If your model reaches **> 85% test accuracy**, you will earn **1 bonus point**(added to your total score) at the end!

Feel free to experiment with:

- Different model architectures
- Optimizers & learning rate schedules
- Regularization (dropout, batch norm, early stopping, etc.)

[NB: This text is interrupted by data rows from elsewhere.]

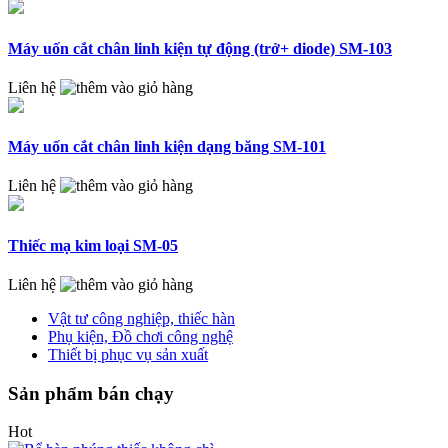
Máy uốn cắt chân linh kiện tự động (trở+ diode) SM-103
Liên hệ
Máy uốn cắt chân linh kiện dạng băng SM-101
Liên hệ
Thiếc mạ kim loại SM-05
Liên hệ
Vật tư công nghiệp, thiếc hàn
Phụ kiện, Đồ chơi công nghệ
Thiết bị phục vụ sản xuất
Sản phẩm bán chạy
Hot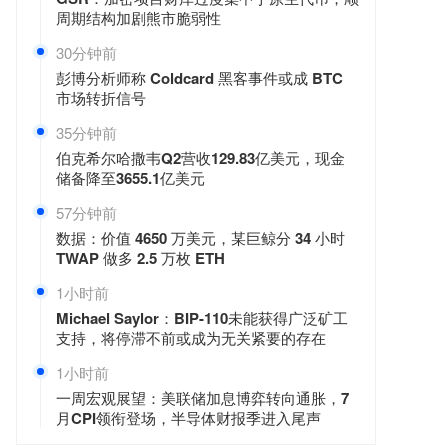
周期结构加剧熊市脆弱性
30分钟前
彭博分析师称 Coldcard 黑客事件或成 BTC
市场转折信号
35分钟前
伯克希尔哈撒韦Q2营收129.83亿美元，现金
储备降至3655.1亿美元
57分钟前
数据：价值 4650 万美元，某巨鲸分 34 小时
TWAP 做多 2.5 万枚 ETH
1小时前
Michael Saylor：BIP-110未能获得广泛矿工
支持，将停滞不前或成为无关紧要的存在
1小时前
一周宏观展望：美联储加息博弈转向通胀，7
月CPI领衔登场，半导体财报季进入尾声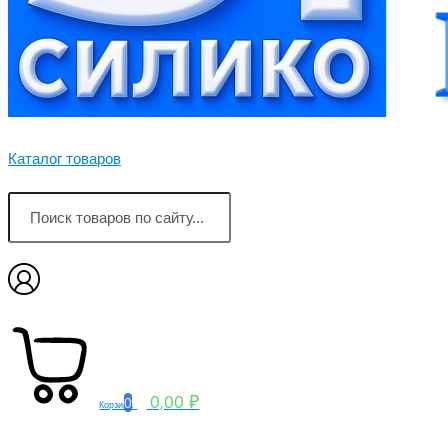
Каталог товаров
0,00 ₽
0
Корзина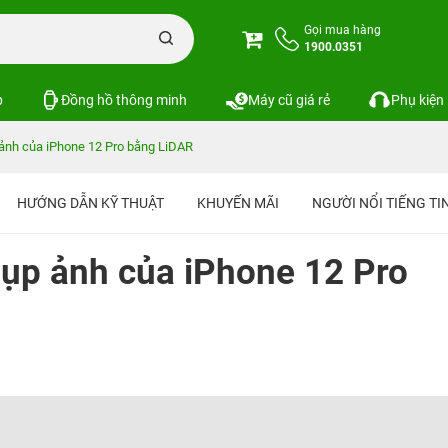
Gọi mua hàng
1900.0351
p
Đồng hồ thông minh
Máy cũ giá rẻ
Phụ kiện
 ảnh của iPhone 12 Pro bằng LiDAR
HƯỚNG DẪN KỸ THUẬT
KHUYẾN MÃI
NGƯỜI NỔI TIẾNG T
hụp ảnh của iPhone 12 Pro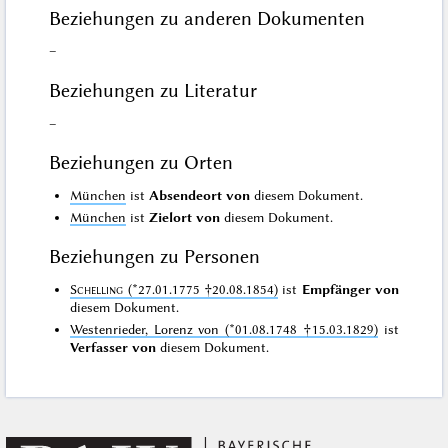
Beziehungen zu anderen Dokumenten
–
Beziehungen zu Literatur
–
Beziehungen zu Orten
München
ist
Absendeort von
diesem Dokument.
München
ist
Zielort von
diesem Dokument.
Beziehungen zu Personen
Schelling
(*27.01.1775 †20.08.1854)
ist
Empfänger von
diesem Dokument.
Westenrieder, Lorenz von (*01.08.1748 †15.03.1829)
ist
Verfasser von
diesem Dokument.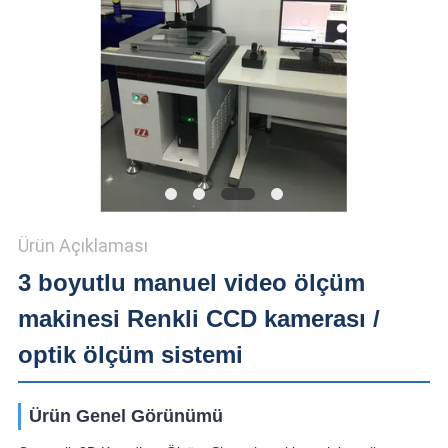
SHOW
SITEMAP
PRIVACY
POLICY
Ürün Açıklaması
3 boyutlu manuel video ölçüm
makinesi Renkli CCD kamerası /
optik ölçüm sistemi
Ürün Genel Görünümü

## Task 2: Experience Overfitting Without Data Augmentation

Simply train the same model architecture **WITHOUT data augmentation** to observe the overfitting phenomenon.

In [None]:
def load_images_and_labels(directory):
    images = []
    labels = []
    for label, class_name in enumerate(os.listdir(directory)):
        class_dir = os.path.join(directory, class_name)
        for image_name in os.listdir(class_dir):
            image = keras.preprocessing.image.load_img(
                os.path.join(class_dir, image_name),
                target_size=(224, 224)
            )
            image = keras.preprocessing.image.img_to_array(image)
            images.append(image)
            labels.append(label)
    return np.array(images), np.array(labels)

In [None]:
# Load images and labels
images, labels = load_images_and_labels('flowers')

In [None]:
from sklearn.model_selection import train_test_split
# Split data into train and test sets
X_train, X_test, y_train, y_test = train_test_split(images, labels, test_size=0.1, random_state=42)

In [None]:
X_train.shape, X_test.shape, y_train.shape, y_test.shape

In [None]:
# Get the untrained model
model2 = create_model()

# IMPORTANT: Normalize the training data (divide by 255)
X_train_normalized = X_train / 255.0
X_test_normalized = X_test / 255.0

# Train the model (without data augmentation)
history_2 = model2.fit(
    X_train_normalized,
    y_train,
    epochs=20,
    verbose=1
)

In [None]:
#-----------------------------------------------------------
# Retrieve a list of list results on training and test data
# sets for each training epoch
#-----------------------------------------------------------
acc=history_2.history['accuracy']
loss=history_2.history['loss']

epochs=range(len(acc)) # Get number of epochs

#------------------------------------------------
# Plot training and validation accuracy per epoch
#------------------------------------------------
plt.plot(epochs, acc, 'r', label="Training Accuracy")
plt.title('Training accuracy')
plt.legend()
plt.show()
print("")

#------------------------------------------------
# Plot training and validation loss per epoch
#------------------------------------------------
plt.plot(epochs, loss, 'r', label="Training Loss")
plt.title('Training loss')
plt.legend()
plt.show()

In [None]:
# Evaluate the model on test set
test_loss, test_accuracy = model2.evaluate(X_test_normalized, y_test, verbose=0)

# Print results
print(f"\n{'='*50}")
print(f"  Final Training Accuracy: {history_2.history['accuracy'][-1]:.4f}")
print(f"  Final Test Accuracy:     {test_accuracy:.4f}")
print(f"  Accuracy Gap:            {abs(history_2.history['accuracy'][-1] - test_accuracy):.4f}")
print(f"{'='*50}")

if abs(history_2.history['accuracy'][-1] - test_accuracy) > 0.15:
    print("\n⚠️  OVERFITTING DETECTED!")
    print("   Training accuracy is much higher than test accuracy.")
    print("   This is why data augmentation is important!")
else:
    print("\n✓ Model generalizes well (minimal overfitting)")

## Task 3: Summarize what you have learned from this notebook below.